Efficient Algorithms for Top-k Stabbing Queries on Weighted Interval Data (Full Version)

Daichi Amagata,Junya Yamada,Yuchen Ji,Takahiro Hara
2024-05-22
Abstract:Intervals have been generated in many applications (e.g., temporal databases), and they are often associated with weights, such as prices. This paper addresses the problem of processing top-k weighted stabbing queries on interval data. Given a set of weighted intervals, a query value, and a result size $k$, this problem finds the $k$ intervals that are stabbed by the query value and have the largest weights. Although this problem finds practical applications (e.g., purchase, vehicle, and cryptocurrency analysis), it has not been well studied.

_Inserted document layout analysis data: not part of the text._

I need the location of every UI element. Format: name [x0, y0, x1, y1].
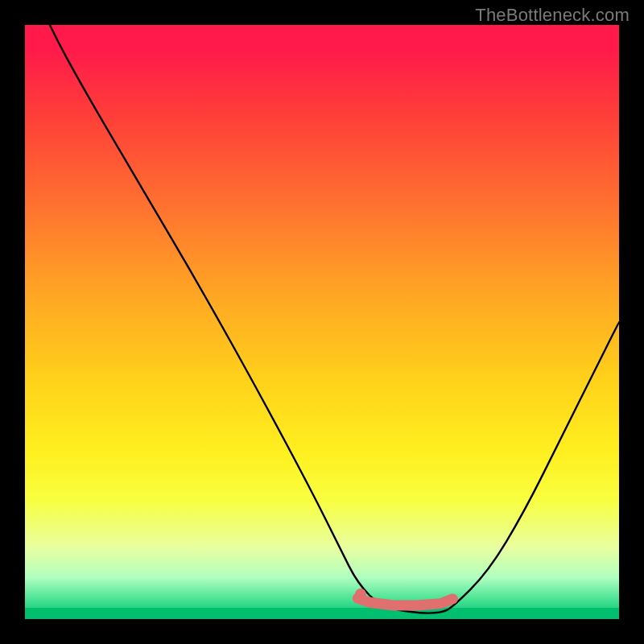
- chart-svg: [25, 25, 619, 619]
- highlight-dot: [355, 588, 366, 600]
- chart-frame: TheBottleneck.com: [0, 0, 644, 644]
- plot-area: [25, 25, 619, 619]
- watermark-text: TheBottleneck.com: [475, 5, 630, 26]
- curve-line: [25, 25, 619, 613]
- highlight-segment: [357, 598, 452, 605]
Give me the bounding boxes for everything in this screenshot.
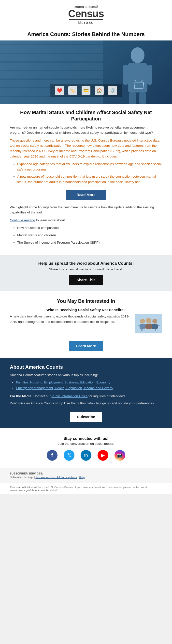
article-para3: We highlight some findings from the new … — [10, 204, 162, 215]
svg-line-7 — [141, 80, 142, 82]
svg-point-14 — [146, 318, 151, 323]
about-btn-center: Subscribe — [10, 408, 162, 422]
share-this-button[interactable]: Share This — [69, 275, 103, 285]
about-topic-2: Emergency Management, Health, Population… — [16, 386, 162, 391]
svg-rect-17 — [152, 324, 158, 329]
about-media-bold: For the Media: — [10, 394, 33, 398]
hero-image: ❤️ 🏷️ 💳 🏠 🛡️ — [0, 40, 172, 104]
footer-help-link[interactable]: Help — [79, 476, 85, 479]
hero-icon-items: 🏷️ — [68, 86, 77, 95]
bullet-item-2: A new measure of household composition t… — [17, 174, 162, 184]
about-signup-text: Don't miss an America Counts story! Use … — [10, 401, 162, 406]
about-topic-2-link[interactable]: Emergency Management, Health, Population… — [16, 386, 113, 390]
bullet2-item-3: The Survey of Income and Program Partici… — [17, 240, 162, 245]
footer-contact-link[interactable]: www.census.gov/about/contact-us.html — [10, 489, 57, 492]
read-more-button[interactable]: Read More — [66, 190, 106, 200]
svg-rect-5 — [139, 92, 146, 104]
logo: United States® Census Bureau — [3, 5, 169, 25]
bullet-item-1: Expanded age categories that allow users… — [17, 162, 162, 172]
interested-title: You May Be Interested In — [10, 298, 162, 304]
svg-rect-2 — [123, 65, 128, 85]
about-media: For the Media: Contact our Public Inform… — [10, 394, 162, 399]
share-title: Help us spread the word about America Co… — [10, 261, 162, 266]
subscribe-button[interactable]: Subscribe — [70, 412, 102, 422]
hero-icon-heart: ❤️ — [55, 86, 64, 95]
svg-rect-15 — [145, 324, 152, 329]
bullet2-item-2: Marital status and children — [17, 232, 162, 238]
logo-census: Census — [3, 8, 169, 19]
footer: SUBSCRIBER SERVICES: Subscriber Settings… — [0, 468, 172, 483]
linkedin-icon[interactable]: in — [81, 450, 91, 461]
about-section: About America Counts America Counts feat… — [0, 358, 172, 428]
learn-more-button[interactable]: Learn More — [69, 341, 103, 351]
interested-card-text: A new data tool allows users to explore … — [10, 314, 131, 324]
twitter-icon[interactable]: 𝕏 — [64, 450, 74, 461]
footer-subscriber-services: SUBSCRIBER SERVICES: — [10, 472, 162, 475]
instagram-icon[interactable]: 📷 — [114, 450, 125, 461]
social-section: Stay connected with us! Join the convers… — [0, 430, 172, 468]
hero-person-svg — [118, 46, 157, 104]
about-media-suffix: for inquiries or interviews. — [88, 394, 126, 398]
footer-subscriber-row: Subscriber Settings | Remove me from All… — [10, 476, 162, 479]
facebook-icon[interactable]: f — [47, 450, 58, 461]
article-para2: These questions and more can be answered… — [10, 138, 162, 159]
youtube-icon[interactable]: ▶ — [98, 450, 108, 461]
about-topics-list: Families, Housing, Employment, Business,… — [16, 380, 162, 391]
svg-rect-13 — [139, 324, 145, 329]
share-subtitle: Share this on social media or forward it… — [10, 268, 162, 271]
hero-icons-overlay: ❤️ 🏷️ 💳 🏠 🛡️ — [50, 84, 122, 97]
bullet2-item-1: New household composition — [17, 225, 162, 230]
header: United States® Census Bureau — [0, 0, 172, 27]
article-title: How Marital Status and Children Affect S… — [10, 109, 162, 122]
interested-content: A new data tool allows users to explore … — [10, 314, 162, 334]
interested-card-title: Who Is Receiving Social Safety Net Benef… — [10, 308, 162, 312]
svg-rect-4 — [129, 92, 136, 104]
about-intro: America Counts features stories on vario… — [10, 372, 162, 378]
interested-card: Who Is Receiving Social Safety Net Benef… — [10, 308, 162, 334]
article-bullets2: New household composition Marital status… — [17, 225, 162, 245]
interested-thumbnail — [135, 314, 162, 334]
hero-icon-home: 🏠 — [95, 86, 104, 95]
article-bullets: Expanded age categories that allow users… — [17, 162, 162, 184]
footer-bottom: This is an official email from the U.S. … — [0, 483, 172, 494]
footer-subscriber-label: SUBSCRIBER SERVICES: — [10, 472, 43, 475]
footer-remove-link[interactable]: Remove me from All Subscriptions — [35, 476, 77, 479]
article-para1: Are married- or unmarried-couple househo… — [10, 125, 162, 136]
about-topic-1: Families, Housing, Employment, Business,… — [16, 380, 162, 386]
footer-official-text: This is an official email from the U.S. … — [10, 486, 162, 492]
about-media-text: Contact our — [33, 394, 52, 398]
svg-line-6 — [135, 80, 136, 82]
article-continue: Continue reading to learn more about: — [10, 218, 162, 223]
social-icons-row: f 𝕏 in ▶ 📷 — [10, 450, 162, 461]
logo-bureau: Bureau — [3, 20, 169, 25]
svg-point-12 — [140, 319, 145, 324]
thumbnail-svg — [135, 314, 162, 334]
main-content: How Marital Status and Children Affect S… — [0, 104, 172, 253]
about-topic-1-link[interactable]: Families, Housing, Employment, Business,… — [16, 380, 110, 384]
interested-section: You May Be Interested In Who Is Receivin… — [0, 294, 172, 356]
share-section: Help us spread the word about America Co… — [0, 255, 172, 291]
continue-reading-link[interactable]: Continue reading — [10, 218, 35, 222]
svg-rect-3 — [147, 65, 152, 85]
page-title-section: America Counts: Stories Behind the Numbe… — [0, 27, 172, 40]
about-pio-link[interactable]: Public Information Office — [52, 394, 88, 398]
hero-icon-money: 💳 — [82, 86, 90, 95]
about-title: About America Counts — [10, 364, 162, 370]
social-title: Stay connected with us! — [10, 436, 162, 441]
hero-icon-shield: 🛡️ — [108, 86, 117, 95]
page-title: America Counts: Stories Behind the Numbe… — [15, 31, 157, 38]
logo-line — [69, 20, 103, 20]
hero-basket-svg — [133, 78, 145, 90]
social-subtitle: Join the conversation on social media. — [10, 442, 162, 446]
svg-point-0 — [131, 47, 144, 63]
svg-point-16 — [152, 319, 157, 324]
footer-subscriber-text: Subscriber Settings | — [10, 476, 35, 479]
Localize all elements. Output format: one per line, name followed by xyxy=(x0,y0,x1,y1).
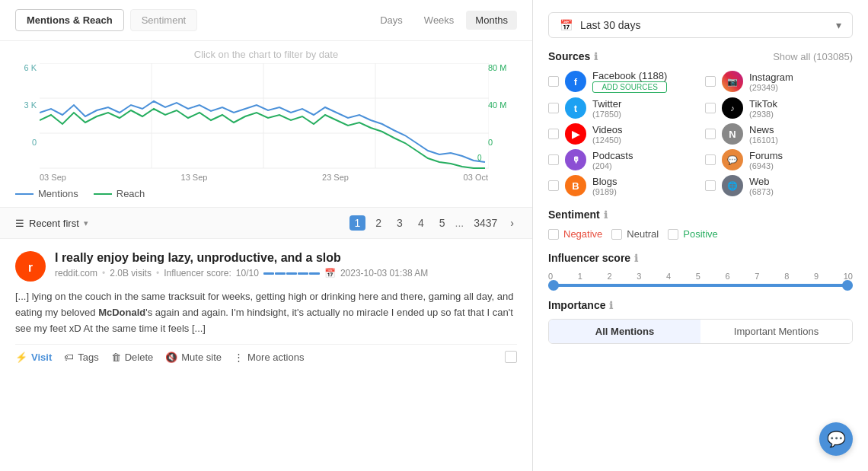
date-range-label: Last 30 days xyxy=(580,19,640,31)
slider-track[interactable] xyxy=(548,284,853,287)
slider-thumb-right[interactable] xyxy=(842,280,853,291)
twitter-checkbox[interactable] xyxy=(548,103,559,113)
forums-checkbox[interactable] xyxy=(705,154,716,165)
influencer-section: Influencer score ℹ 0 1 2 3 4 5 6 7 8 9 1… xyxy=(548,252,853,287)
positive-checkbox[interactable] xyxy=(668,229,678,240)
sentiment-info-icon[interactable]: ℹ xyxy=(604,209,608,221)
twitter-icon: t xyxy=(565,97,586,119)
slider-thumb-left[interactable] xyxy=(548,280,559,291)
post-visits: 2.0B visits xyxy=(110,268,152,278)
post-checkbox[interactable] xyxy=(505,351,517,363)
avatar: r xyxy=(15,251,46,282)
sentiment-positive[interactable]: Positive xyxy=(668,228,718,240)
news-checkbox[interactable] xyxy=(705,129,716,139)
web-info: Web (6873) xyxy=(749,176,774,196)
slider-container[interactable] xyxy=(548,284,853,287)
important-mentions-tab[interactable]: Important Mentions xyxy=(700,320,852,343)
instagram-info: Instagram (29349) xyxy=(749,72,793,92)
neutral-checkbox[interactable] xyxy=(611,229,622,240)
sentiment-negative[interactable]: Negative xyxy=(548,228,602,240)
blogs-checkbox[interactable] xyxy=(548,180,559,191)
sentiment-header: Sentiment ℹ xyxy=(548,208,853,221)
post-title: I really enjoy being lazy, unproductive,… xyxy=(55,251,517,265)
score-labels: 0 1 2 3 4 5 6 7 8 9 10 xyxy=(548,272,853,281)
facebook-checkbox[interactable] xyxy=(548,76,559,87)
sentiment-neutral[interactable]: Neutral xyxy=(611,228,659,240)
tags-button[interactable]: 🏷 Tags xyxy=(64,352,98,363)
right-panel: 📅 Last 30 days ▾ Sources ℹ Show all (103… xyxy=(533,0,868,471)
instagram-icon: 📷 xyxy=(722,71,743,92)
more-icon: ⋮ xyxy=(234,352,244,363)
legend-reach: Reach xyxy=(94,188,145,199)
delete-button[interactable]: 🗑 Delete xyxy=(111,352,154,363)
influencer-header: Influencer score ℹ xyxy=(548,252,853,264)
tab-sentiment[interactable]: Sentiment xyxy=(130,9,198,31)
mute-button[interactable]: 🔇 Mute site xyxy=(165,352,222,363)
sentiment-section: Sentiment ℹ Negative Neutral Positive xyxy=(548,208,853,240)
news-info: News (16101) xyxy=(749,124,778,145)
x-labels: 03 Sep 13 Sep 23 Sep 03 Oct xyxy=(15,170,517,182)
tag-icon: 🏷 xyxy=(64,352,74,363)
influencer-label: Influencer score: xyxy=(164,268,231,278)
page-2[interactable]: 2 xyxy=(370,215,387,231)
forums-info: Forums (6943) xyxy=(749,150,783,170)
sort-arrow-icon: ▾ xyxy=(84,218,88,228)
sources-info-icon[interactable]: ℹ xyxy=(594,51,598,62)
page-3[interactable]: 3 xyxy=(391,215,408,231)
podcasts-icon: 🎙 xyxy=(565,149,586,170)
influencer-info-icon[interactable]: ℹ xyxy=(634,253,638,264)
page-1[interactable]: 1 xyxy=(349,215,366,231)
time-days[interactable]: Days xyxy=(371,11,412,30)
bolt-icon: ⚡ xyxy=(15,352,27,363)
show-all-button[interactable]: Show all (103085) xyxy=(773,51,853,62)
influencer-title: Influencer score ℹ xyxy=(548,252,638,264)
sort-label: Recent first xyxy=(29,218,79,229)
web-checkbox[interactable] xyxy=(705,180,716,191)
videos-checkbox[interactable] xyxy=(548,129,559,139)
page-next-arrow[interactable]: › xyxy=(507,215,517,231)
date-picker-button[interactable]: 📅 Last 30 days ▾ xyxy=(548,12,853,38)
page-dots: ... xyxy=(455,217,464,229)
visit-button[interactable]: ⚡ Visit xyxy=(15,352,52,363)
sources-title: Sources ℹ xyxy=(548,50,598,62)
twitter-info: Twitter (17850) xyxy=(592,98,621,119)
add-sources-button[interactable]: ADD SOURCES xyxy=(592,81,667,93)
importance-tabs: All Mentions Important Mentions xyxy=(548,319,853,344)
importance-info-icon[interactable]: ℹ xyxy=(609,300,613,311)
negative-checkbox[interactable] xyxy=(548,229,559,240)
chart-legend: Mentions Reach xyxy=(0,182,532,207)
reach-line xyxy=(94,193,112,195)
svg-text:r: r xyxy=(28,261,33,274)
sort-icon: ☰ xyxy=(15,218,24,229)
y-labels-left: 6 K 3 K 0 xyxy=(15,63,37,147)
page-last[interactable]: 3437 xyxy=(468,215,503,231)
chevron-down-icon: ▾ xyxy=(836,19,841,31)
blogs-icon: B xyxy=(565,175,586,196)
chart-svg[interactable]: 0 xyxy=(40,63,489,170)
time-months[interactable]: Months xyxy=(466,11,517,30)
time-weeks[interactable]: Weeks xyxy=(415,11,464,30)
source-web: 🌐 Web (6873) xyxy=(705,175,853,196)
podcasts-checkbox[interactable] xyxy=(548,154,559,165)
sort-button[interactable]: ☰ Recent first ▾ xyxy=(15,218,88,229)
page-4[interactable]: 4 xyxy=(413,215,429,231)
post-card: r I really enjoy being lazy, unproductiv… xyxy=(0,239,532,471)
tiktok-checkbox[interactable] xyxy=(705,103,716,113)
chat-bubble-button[interactable]: 💬 xyxy=(819,422,853,456)
importance-section: Importance ℹ All Mentions Important Ment… xyxy=(548,299,853,344)
tab-mentions-reach[interactable]: Mentions & Reach xyxy=(15,9,124,31)
time-tabs: Days Weeks Months xyxy=(371,11,517,30)
news-icon: N xyxy=(722,123,743,145)
all-mentions-tab[interactable]: All Mentions xyxy=(549,320,700,343)
source-instagram: 📷 Instagram (29349) xyxy=(705,70,853,93)
instagram-checkbox[interactable] xyxy=(705,76,716,87)
source-blogs: B Blogs (9189) xyxy=(548,175,696,196)
forums-icon: 💬 xyxy=(722,149,743,170)
chart-container: Click on the chart to filter by date 6 K… xyxy=(0,41,532,182)
page-5[interactable]: 5 xyxy=(434,215,451,231)
more-actions-button[interactable]: ⋮ More actions xyxy=(234,352,304,363)
videos-info: Videos (12450) xyxy=(592,124,623,145)
source-tiktok: ♪ TikTok (2938) xyxy=(705,97,853,119)
sentiment-options: Negative Neutral Positive xyxy=(548,228,853,240)
podcasts-info: Podcasts (204) xyxy=(592,150,633,170)
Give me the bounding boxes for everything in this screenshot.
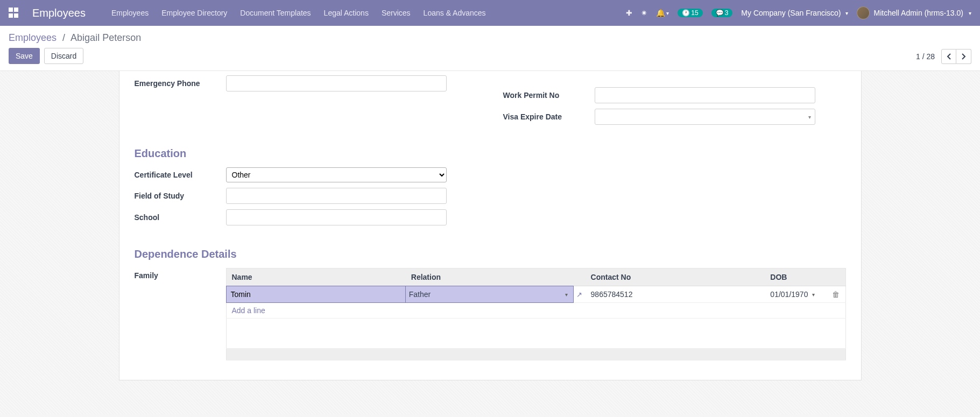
nav-employee-directory[interactable]: Employee Directory: [161, 9, 227, 17]
field-of-study-label: Field of Study: [135, 192, 226, 200]
nav-right: ✚ ✷ 🔔▾ 🕐15 💬3 My Company (San Francisco)…: [626, 6, 971, 19]
nav-document-templates[interactable]: Document Templates: [240, 9, 311, 17]
th-contact: Contact No: [586, 268, 765, 286]
pager-text: 1 / 28: [916, 52, 935, 61]
plus-icon[interactable]: ✚: [626, 9, 632, 17]
nav-links: Employees Employee Directory Document Te…: [111, 9, 626, 17]
work-permit-label: Work Permit No: [503, 91, 595, 100]
avatar: [857, 6, 870, 19]
row-dob-value: 01/01/1970: [770, 290, 808, 299]
row-contact-value[interactable]: 9865784512: [586, 286, 765, 302]
save-button[interactable]: Save: [9, 48, 40, 64]
row-name-field[interactable]: [227, 286, 406, 302]
field-of-study-field[interactable]: [226, 188, 447, 204]
content-bg: Emergency Phone Work Permit No Visa Expi…: [0, 71, 980, 414]
nav-loans-advances[interactable]: Loans & Advances: [424, 9, 486, 17]
certificate-level-label: Certificate Level: [135, 171, 226, 179]
control-panel: Employees / Abigail Peterson Save Discar…: [0, 26, 980, 71]
nav-employees[interactable]: Employees: [111, 9, 149, 17]
chevron-down-icon: ▾: [812, 292, 815, 298]
breadcrumb-sep: /: [62, 32, 65, 43]
visa-expire-field[interactable]: [595, 109, 815, 125]
th-relation: Relation: [406, 268, 586, 286]
activities-count: 15: [691, 9, 698, 17]
breadcrumb-current: Abigail Peterson: [70, 32, 141, 43]
visa-expire-label: Visa Expire Date: [503, 112, 595, 121]
discard-button[interactable]: Discard: [44, 48, 83, 64]
pager-prev[interactable]: [941, 49, 956, 64]
family-label: Family: [135, 268, 226, 361]
nav-services[interactable]: Services: [382, 9, 411, 17]
nav-legal-actions[interactable]: Legal Actions: [324, 9, 369, 17]
emergency-phone-field[interactable]: [226, 75, 447, 91]
breadcrumb-root[interactable]: Employees: [9, 32, 57, 43]
breadcrumb: Employees / Abigail Peterson: [9, 32, 141, 44]
form-sheet: Emergency Phone Work Permit No Visa Expi…: [119, 71, 862, 380]
user-menu[interactable]: Mitchell Admin (hrms-13.0) ▾: [857, 6, 972, 19]
school-field[interactable]: [226, 209, 447, 225]
trash-icon[interactable]: 🗑: [828, 290, 844, 299]
family-table: Name Relation Contact No DOB: [226, 268, 846, 361]
row-dob-field[interactable]: 01/01/1970 ▾: [765, 286, 827, 302]
discuss-count: 3: [725, 9, 729, 17]
bug-icon[interactable]: ✷: [641, 9, 647, 17]
chevron-down-icon: ▾: [565, 292, 568, 298]
pager-next[interactable]: [956, 49, 971, 64]
dependence-section-title: Dependence Details: [135, 248, 846, 260]
activities-badge[interactable]: 🕐15: [678, 9, 702, 17]
th-dob: DOB: [765, 268, 827, 286]
work-permit-field[interactable]: [595, 87, 815, 103]
education-section-title: Education: [135, 147, 846, 160]
table-row: Father ▾ ↗ 9865784512 01/01/1970: [226, 286, 845, 303]
company-name: My Company (San Francisco): [741, 9, 841, 17]
apps-icon[interactable]: [9, 8, 19, 18]
row-relation-value: Father: [409, 290, 565, 299]
external-link-icon[interactable]: ↗: [573, 291, 586, 299]
th-name: Name: [226, 268, 406, 286]
emergency-phone-label: Emergency Phone: [135, 79, 226, 88]
app-brand[interactable]: Employees: [32, 7, 86, 19]
school-label: School: [135, 213, 226, 222]
navbar: Employees Employees Employee Directory D…: [0, 0, 980, 26]
row-relation-field[interactable]: Father ▾: [406, 286, 573, 302]
add-line-row: Add a line: [226, 303, 845, 319]
certificate-level-field[interactable]: Other: [226, 167, 447, 182]
add-a-line-link[interactable]: Add a line: [232, 306, 265, 315]
company-selector[interactable]: My Company (San Francisco)▾: [741, 9, 848, 17]
user-name: Mitchell Admin (hrms-13.0): [874, 9, 964, 17]
bell-icon[interactable]: 🔔▾: [656, 9, 669, 17]
discuss-badge[interactable]: 💬3: [711, 9, 733, 17]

A state-of-the-art algorithm for this problem incurs $O(n\log k)$ time, where $n$ is the number of intervals, so it is not scalable to large $n$. We solve this inefficiency issue and propose an algorithm that runs in $O(\sqrt{n }\log n + k)$ time. Furthermore, we propose an $O(\log n + k)$ algorithm to further accelerate the search efficiency. Experiments on two real large datasets demonstrate that our algorithms are faster than existing algorithms.
Databases
What problem does this paper attempt to address?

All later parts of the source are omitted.